I got up some while later, pulling on the clothes I'd worn the day before, loose canvas trousers, pale grey muslin shirt, sandals, and went to sit at the open window, with the world outside coming to life, the sky easing out of its shabby dark, the air ancient and alive with its own flavour, distinct but unidentifiable, caught somewhere between fruit and spice. Out ahead, the Nile ran slow, sluicing through the rushes of its near bank, the water once brightness established itself a shade of blue that was almost silver and almost gold, the bare hills beyond already in the early light the seared yellow of dust; and I kept taking air, thinking about how we're all of us broken in our different ways, and can only be, if we've at all lived, we limp when we have to in order to balance the pain and curl up in dark corners until the fire of day draws us once more to its warmth.

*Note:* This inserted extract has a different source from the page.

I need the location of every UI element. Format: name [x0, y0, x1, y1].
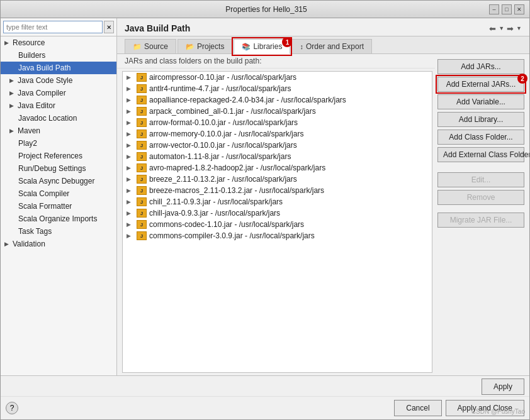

Nothing is lost, only that which we choose to set aside. Because in the end it's about survival, and keeping on.

    
Morning filled the world with a call to prayer, a loud, masculine, static-laden tone that pulsed melodious and elongated from some unseen minaret across city blocks, repeating in a series of slight contractions toward a climax. A sound haunting in its foreignness, at once beautiful and fearsome, and I closed my eyes and let it in, wanting the sense of authenticity, and for it to mean something. Within half a minute it had become part of the air, part of the sky's chalky blueness and the city's first stirring din. Then, when it again fell away, I looked around the room, at the tossed bed, the jug of water on the locker alongside two upturned glasses, and understood, without even needing to decide, that it was time for me to go.

​ 
Billy O'Callaghan, from Cork, Ireland, is the author of four novels and four short story collections.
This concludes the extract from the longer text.